Reinsurance renewals at 1 April extended the softening seen at 1 January, according to Howden Re, the reinsurance, capital markets, and strategic advisory arm of global intermediary Howden.
Risk-adjusted property-catastrophe rates on line moved back to levels last seen in the early 2020s, even as turmoil in the Middle East put sharp pressure on several specialty classes around the world.
In Japan, the property-catastrophe market kept moving in a cedent-friendly direction. Catastrophe excess-of-loss programmes recorded risk-adjusted price cuts of up to 20%, with a point estimate of 16%.
Howden Re linked that outcome to benign global property-catastrophe conditions and another year of low catastrophe losses in Japan.
On proportional business, commissions on property surplus and earthquake quota share treaties rose by 2-5 percentage points. The upper end of that range was most often achieved on earthquake quota share placements.
Andy Souter, Head of Asia Pacific at Howden Re, said Japan rates are now broadly back to early twenties levels. He said strong reinsurer appetite, better underlying performance, and an absence of major loss activity all helped push the renewal toward cedents.
Property catastrophe risk adjusted rate change 1990-2026

Reinsurers, for the most part, kept a disciplined stance aimed at defending established positions in Japan. Even so, some capacity providers still looked for selective opportunities to grow their shares.
Overall supply and demand stayed broadly in line with the prior year. Programme structures also stayed close to expiring terms, with only limited cases of extra buying or structural changes.
The Middle East crisis did not directly hit the 1 April property-catastrophe renewal. Howden Re said the effective closure of the Strait of Hormuz, following coordinated US and Israeli strikes on Iranian military targets in late February 2026 and Iran’s later declaration of closure, has so far been felt mainly in specialty business.
That dislocation is concentrated in marine war risk, energy, and political violence, where capacity has repriced at several multiples of pre-conflict levels. So the pressure is real. It’s just sitting elsewhere in the market, for now.
Howden Re still warned that the macro channel from the Gulf crisis reaches further than the specialty lines taking the first hit.
David Flandro, Head of Industry Analysis and Strategic Advisory at Howden Re, said the 1 April renewal was completed in a largely benign property-catastrophe setting and stayed insulated from the immediate disruption in the Gulf.
He added that a prolonged energy supply shock would raise the risk of renewed inflation and higher interest rates, forces that have historically affected reinsurance capital and pricing across all lines, not only those directly exposed to conflict.

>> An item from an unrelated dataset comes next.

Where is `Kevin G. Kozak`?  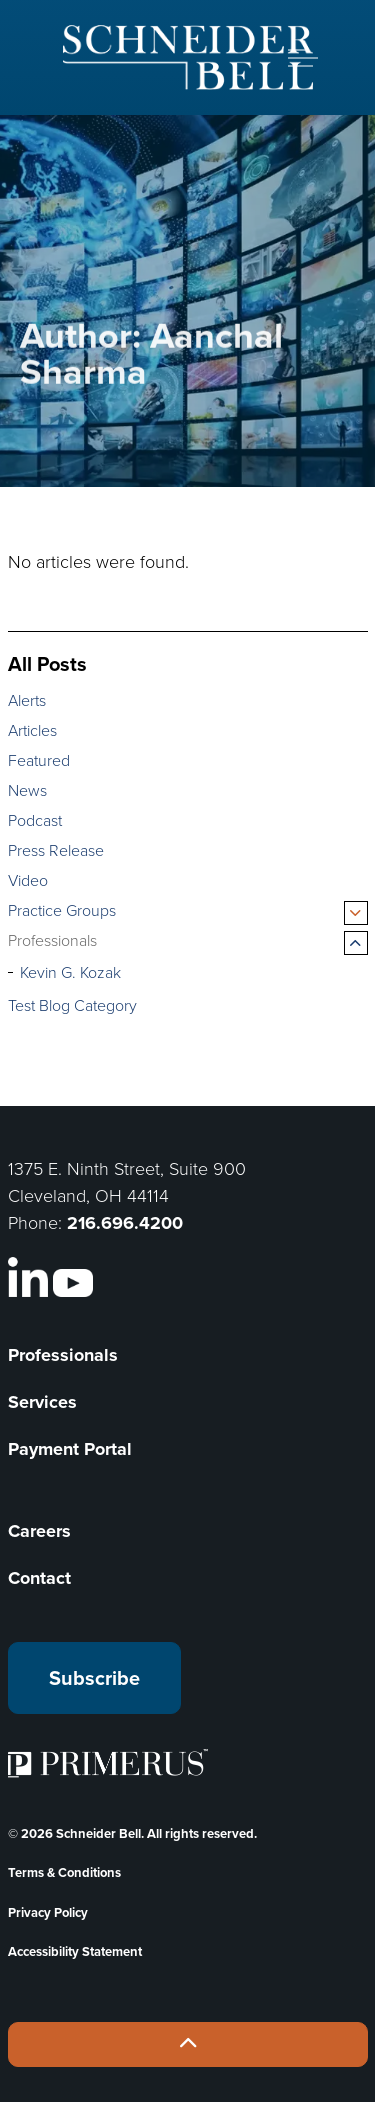 Kevin G. Kozak is located at coordinates (70, 972).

For the broader market, Howden Re said the 1 April renewals confirmed that reinsurer balance sheets remain strong and appetite for well-structured programmes remains healthy.
The orderly outcome, with no structural disruption, disciplined capacity, and cedent-friendly pricing, points to a market still in good shape despite heavier geopolitical stress.
Looking ahead, mid-year 2026 renewals are expected to be tougher and less straightforward. Upward pricing pressure is likely across marine, energy, and political violence as the full effect of the Hormuz crisis moves through the market and reinsurers reassess aggregation, event definitions, and Middle East exposure in specialty portfolios.
For property-catastrophe business, the next direction will depend heavily on loss activity in the first half of the year.
It will also depend on how the broader economic effects develop over the coming months, including energy prices, inflation pressure, the path of interest rates, and capital market volatility.
Souter said the reinsurance market remains well capitalised and engaged. He added that technical discipline, transparency, and active monitoring will matter as the industry moves into what is shaping into a more complicated mid-year environment.